Czarni Jasło, Unia Chicago w kat. Open i Eagles w over-30 Division awansowały do półfinałów Puchau Premier Soccer League of Chicagoland. Czarni Jasło i Unia wygrali swoje pojedynki bez najmniejszych problemów, natomiast Eagles dopiero w serii rzutów karnych po meczu zakończonym remisem. W półfinale kat, Open będziemy mieli jeszcze jeden polonijny zespół. Wyłoni go środowy pojedynek ¼ finalu pomiędzy Wisłą i Wisłoką. Odpadła natomiast Błyskawica w Open, która rzutami karnymi przegrała z C1 United…
Oto szczegóły

 

Kat. Open

BŁYSKAWICA – C1 UNITED 1-1 (0-0), rzutami karnymi wygrał CI United
Bramka: Revel Ovego
Błyskawica prowadziła 1-0,  ale niebawem Unted wyrównał. W koncowce, w 88  min  szans na zdobycie zwycięskiej bramki nie wykorzystał Stan Makron
To był ostatni mecz Błyskawicy, prowadzony przez Gaetano Traversę. Po ponad 10 latach pracy z zespołem, Gaetano zrezygnował z dalszego ho prowadzenia tego klubu.

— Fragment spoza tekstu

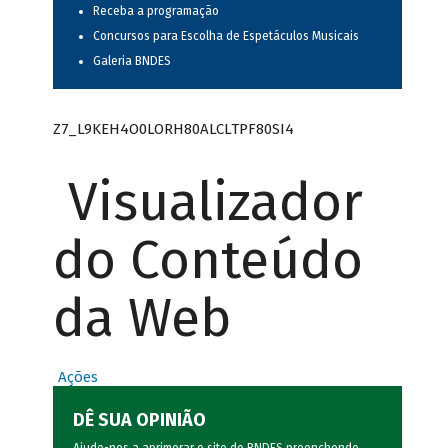
Receba a programação
Concursos para Escolha de Espetáculos Musicais
Galeria BNDES
Z7_L9KEH4O0LORH80ALCLTPF80SI4
Visualizador
do Conteúdo
da Web
Ações
DÊ SUA OPINIÃO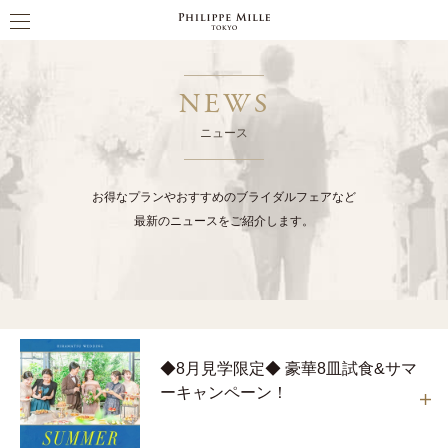
NEWS
ニュース
お得なプランやおすすめのブライダルフェアなど
最新のニュースをご紹介します。
◆8月見学限定◆ 豪華8皿試食&サマ
ーキャンペーン！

UNIA CHICAGO – INTERNATIONAL S.C. 4-0 (2-0)
Bramki: Łukasz Borys 2, Krzysztof Śmierzchalski, Łukasz Mikołajczak
Dobry mecz Unii, która wystąpiła  tym razem w pełnym składzie. Efektowne bramki ozdobą spotkania. Pomimo iż Unia kończyła mecz w 9-tkę po czerwonych kartkach Piotra Karpieża i  Łukasza Mikołajczaka, nie dała sobie strzelić ani jednej bramki.

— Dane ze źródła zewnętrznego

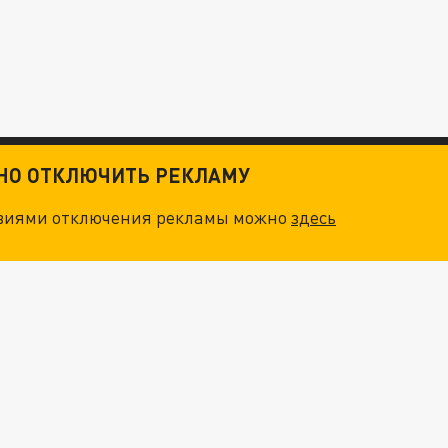
ТНО ОТКЛЮЧИТЬ РЕКЛАМУ
овиями отключения рекламы можно
здесь
ОСКВЫ: НА ГЕНЕРАЛОВ ОХОТЯТСЯ "ЖИВЫЕ ДРОНЫ"
. НО БЕДЫ ДЛЯ МАЛЫШЕЙ НЕ ЗАКОНЧИЛИСЬ
О ИРАНСКОМУ СУДНУ НА КАСПИИ РАСКРЫТА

CZARNI JASŁO – RED DEVILS 5-1 (3-0)
Bramki: Julek Rączka 3, Mario Waksmundzki 2
Bardzo słaby przeciwnik, wynik mógł być znacznie wyższy.

Over-30 Red

EAGLES –  TRICOLORESI 2-2 (1-2), rzutami karnymi 5-4 dla Eagles i awans tego zespołu do półfinału
Bramki: Łukasz Szczęśniak, Marcin Szmuc
Pierwsza połowa słabsza w wykonaniu Eagles, który przegrywał nawet 0-2. Ale jeszcze przed przerwą Łukasz Szczęśniak zdobył kontaktową bramkę, a na 2-2 Eagles wyrównał 10 min przed końcem gry. W samej końcówce były szanse na rozstrzygnięcie spotkania w regulaminowym czasie, ale nie dalo się – zadecydowały rzuty karne, a te wygrał Eagles 5-4. Rozstrzygający rzut karny został wykorzystany przez Marcina Simsona.
Poniżej podsumowani meczu przez trenera Roberta Juszczyka.
– Pierwsza połowa?  Można tylko napisać, że się odbyła. W drugiej wrócił stary, dobry Eagles, który mógł to spotkanie wygrać w regulaminowym czasie, Przeciwnik grał jednak bardzo nieprzepisowo, na co pozwolili sędziowie, którzy nota bene byli najsłabszymi uczestnikami tego meczu.